Chef Sara Jacob Nair On Transforming People's Perception Of Kerala Cuisine
The woman behind NairOnFire gets candid on her journey from a corporate career to creating a cloud kitchen
She may not don the chef’s hat in the literal sense of the word, nor has she acquired any professional training in cooking. But having grown up watching her mother cook, inspired chef and founder of NaironFire, Sara Jacob Nair’s switch from a successful corporate career into the food space evolved from a steady demand for her delicacies from friends and celebrity clients like Hrithik Roshan, Anushka Sharma, Gauri Khan and more.
Nair has since transformed the way people perceive Kerala cuisine. And in an exclusive conversation, over a meal at the Renaissance Hotel in Bengaluru, she traces her organic journey into the food space, highlighting the importance of following one's passions with conviction.
You May Also Like: For Chef Kunal Kapur, Nostalgia Is His Sharpest Ingredient
You have consciously stayed away from opening a restaurant despite the popularity of your brand. What is the thought process behind this decision?
As a chef, of course, I do dream of having my own space someday. But we’ve taken a slightly different path. Instead of rushing into a restaurant, we focused on getting our act together—building systems, streamlining operations, and gradually introducing the audience to the depth and diversity of Kerala cuisine. Along the way, we also realised how complex the restaurant business can be—between high rentals, BMC regulations, staff issues, and tight margins, it’s not easy. So while we haven’t ruled it out completely, for now we’re really enjoying the delivery and catering format. If the right partner shows up, maybe we’ll take the plunge.
How did the collaboration with Renaissance Hotel happen?
We had previously done a pop-up with Sita Lekshmi, the GM at Renaissance Bengaluru Race Course Hotel, when she was in another hotel. We stayed in touch, and when the opportunity came, it felt natural to team up again.
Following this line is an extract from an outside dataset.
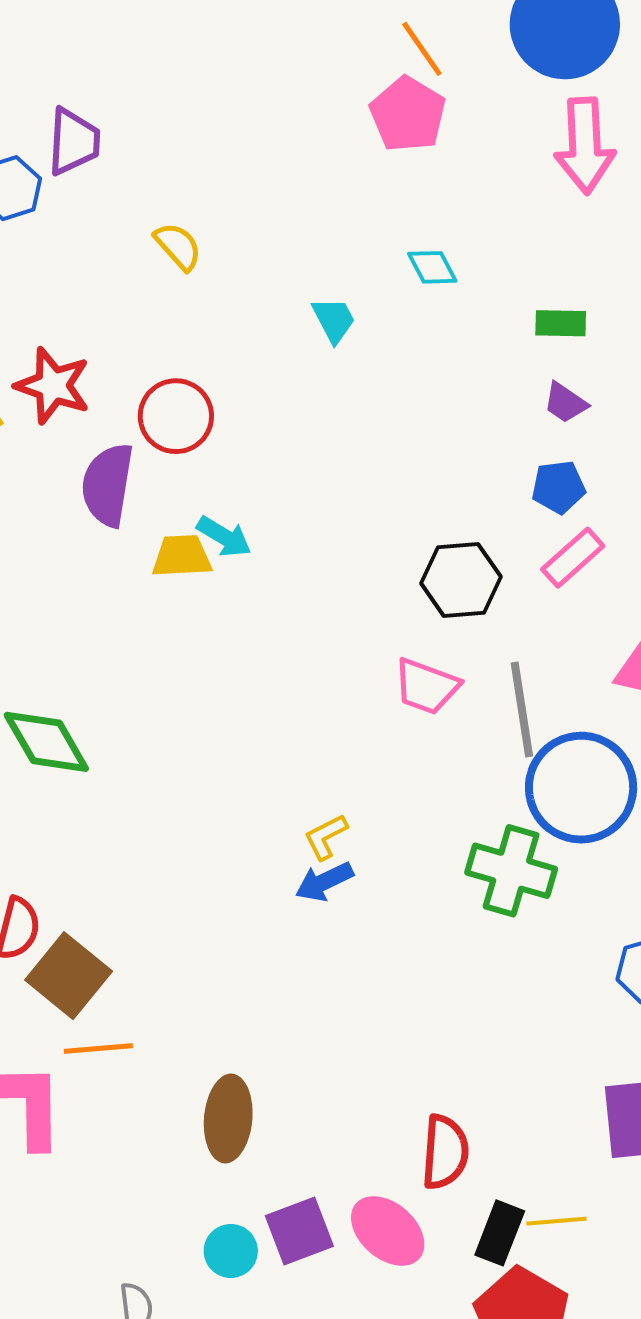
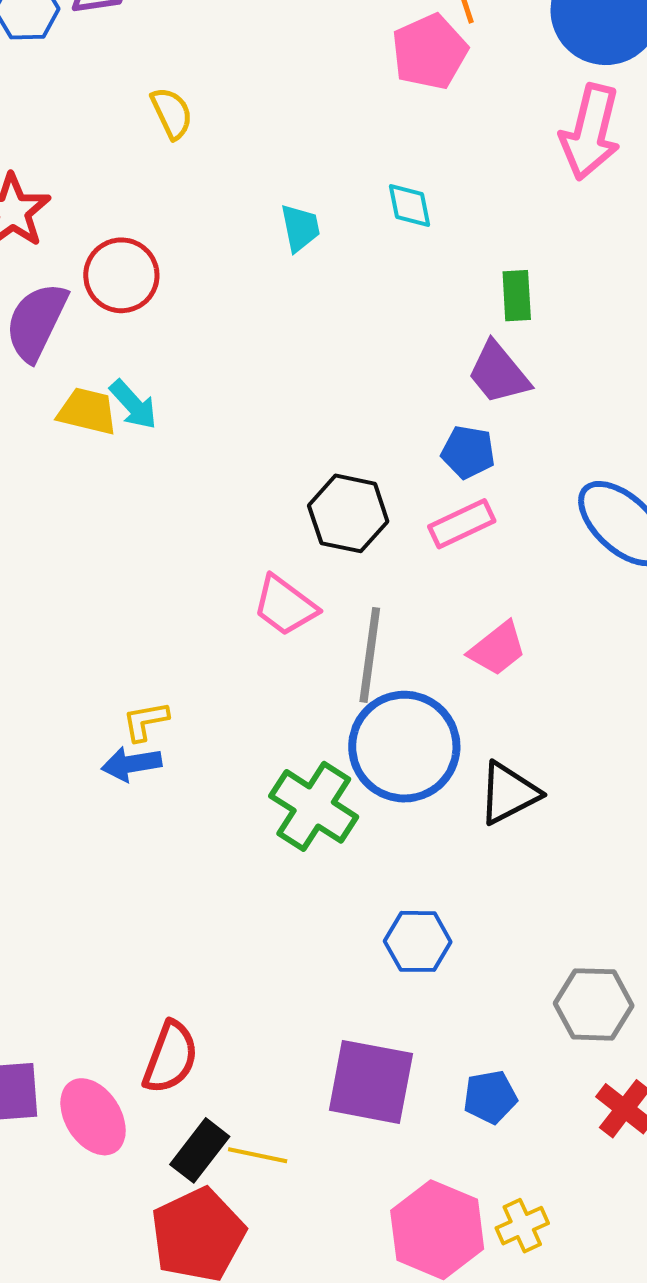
green rectangle: (561, 323) -> (517, 296), turned 69
purple trapezoid: (565, 403) -> (499, 373), size x1.5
Are cloud kitchens the way forward with more people opting to order in from food delivery apps? There’s no one-size-fits-all. Eating out still has its charm—meeting people, the ambience, the entire experience. But for a niche cuisine like ours, cloud kitchens have been great. They're not only more profitable but also allow us to be nimble and creative without the heavy costs of a dine-in setup.
You mentioned your take on pani puri had a Mallu twist. Any other playful innovations like that?
We’ve done Olan Risotto, a Porotta Roll laced with pepper roast, a favourite Idiyappam Khowsuey with raw mango curry, and one of our top sellers—Cassava Pathiri Tacos with jackfruit or lamb roast. We like to reimagine without losing our roots.
You May Also Like: Chef Dom Fernando On How Food Holds Memory And Culture
You’ve said your mother was a far superior cook. What are your earliest food memories with her?
My mom was a highly imaginative and instinctive cook and that’s something you cannot learn, though I would like to believe that I inherited that gene from her. I’d sit at the kitchen table after school while she cooked every day and chat, as that was our time together. I learnt by watching her, asking questions and following the spices and flavours. Then there were summer vacations with my grandmother, where chores were compulsory for all kids and as I grew older, she taught me some traditional techniques of cooking like an Olarthu.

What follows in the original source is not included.